Libido and potency decline in men with age. This has been effectively demonstrated in various studies from the western countries and Japan. [1],[2],[3],[4],[5] The Cologne male survey, [1] found that the average prevalence of erectile dysfunction was 19.2% (6% of 38-47 year olds were sexually inactive compared to 71.35% of 60-70 years old). The Krimpen Male aging study surveying 1688 men found 3% incidence of erectile dysfunction in those 50-54 years old and 26% in those 70-80 years old. [3]

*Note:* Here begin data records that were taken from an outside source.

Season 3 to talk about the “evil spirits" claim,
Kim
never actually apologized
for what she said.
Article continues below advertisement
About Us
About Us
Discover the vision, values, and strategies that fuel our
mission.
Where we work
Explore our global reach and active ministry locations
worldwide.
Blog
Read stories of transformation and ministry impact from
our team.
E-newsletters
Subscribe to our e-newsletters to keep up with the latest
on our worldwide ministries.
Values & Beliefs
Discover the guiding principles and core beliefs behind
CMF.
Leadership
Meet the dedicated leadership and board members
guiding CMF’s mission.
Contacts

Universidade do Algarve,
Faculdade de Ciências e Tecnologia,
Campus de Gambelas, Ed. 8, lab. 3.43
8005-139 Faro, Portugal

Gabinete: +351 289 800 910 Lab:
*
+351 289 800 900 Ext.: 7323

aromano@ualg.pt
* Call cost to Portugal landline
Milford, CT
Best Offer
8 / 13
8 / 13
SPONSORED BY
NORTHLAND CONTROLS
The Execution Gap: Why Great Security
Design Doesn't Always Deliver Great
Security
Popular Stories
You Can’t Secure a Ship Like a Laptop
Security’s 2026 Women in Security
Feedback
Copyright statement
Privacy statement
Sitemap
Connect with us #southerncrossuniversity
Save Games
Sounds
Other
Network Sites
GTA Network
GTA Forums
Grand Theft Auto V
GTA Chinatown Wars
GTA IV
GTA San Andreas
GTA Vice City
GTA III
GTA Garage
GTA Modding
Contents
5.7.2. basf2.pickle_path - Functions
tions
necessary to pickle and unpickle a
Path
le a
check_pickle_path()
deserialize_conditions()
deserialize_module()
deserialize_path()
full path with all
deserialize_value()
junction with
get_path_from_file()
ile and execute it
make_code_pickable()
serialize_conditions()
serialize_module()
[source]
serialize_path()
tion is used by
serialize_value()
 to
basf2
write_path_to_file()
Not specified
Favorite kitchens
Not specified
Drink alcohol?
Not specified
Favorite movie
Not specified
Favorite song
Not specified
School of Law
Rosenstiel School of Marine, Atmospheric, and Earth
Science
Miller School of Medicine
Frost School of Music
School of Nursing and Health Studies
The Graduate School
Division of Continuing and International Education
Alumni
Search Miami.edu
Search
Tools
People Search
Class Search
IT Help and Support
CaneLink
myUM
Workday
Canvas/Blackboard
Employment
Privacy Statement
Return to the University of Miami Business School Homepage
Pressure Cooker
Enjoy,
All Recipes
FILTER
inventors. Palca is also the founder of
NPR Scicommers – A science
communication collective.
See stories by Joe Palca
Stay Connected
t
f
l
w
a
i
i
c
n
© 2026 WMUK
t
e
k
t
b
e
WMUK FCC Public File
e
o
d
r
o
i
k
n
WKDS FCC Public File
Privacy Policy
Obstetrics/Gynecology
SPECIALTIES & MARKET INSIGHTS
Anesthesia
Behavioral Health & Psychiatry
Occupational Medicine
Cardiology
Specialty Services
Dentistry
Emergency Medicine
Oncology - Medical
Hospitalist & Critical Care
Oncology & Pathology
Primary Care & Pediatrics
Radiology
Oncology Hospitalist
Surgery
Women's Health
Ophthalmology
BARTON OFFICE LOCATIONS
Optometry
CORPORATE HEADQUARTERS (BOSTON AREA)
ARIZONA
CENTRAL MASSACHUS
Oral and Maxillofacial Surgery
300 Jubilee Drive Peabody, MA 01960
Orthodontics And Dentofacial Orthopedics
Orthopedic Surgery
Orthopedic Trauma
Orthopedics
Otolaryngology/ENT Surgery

Sexual dysfunction beyond the middle age is not con­sidered a major problem in India where other issues of basic existence take a priority. It is often assumed that there is no need to discuss sexual function or the effect of surgery on it in elderly males who form the patient group undergoing TURP. Hernandez et al evaluated 189 patients before and after TURP and found 59% of patients were sexually active prior to surgery. [11] Postoperatively they found a 5.65% incidence of deterioration in sexual func­tion. The overall incidence of deterioration in sexual per­formance after prostatectomy in other studies ranges from 7% to 40%. [13],[14],[15],[16] .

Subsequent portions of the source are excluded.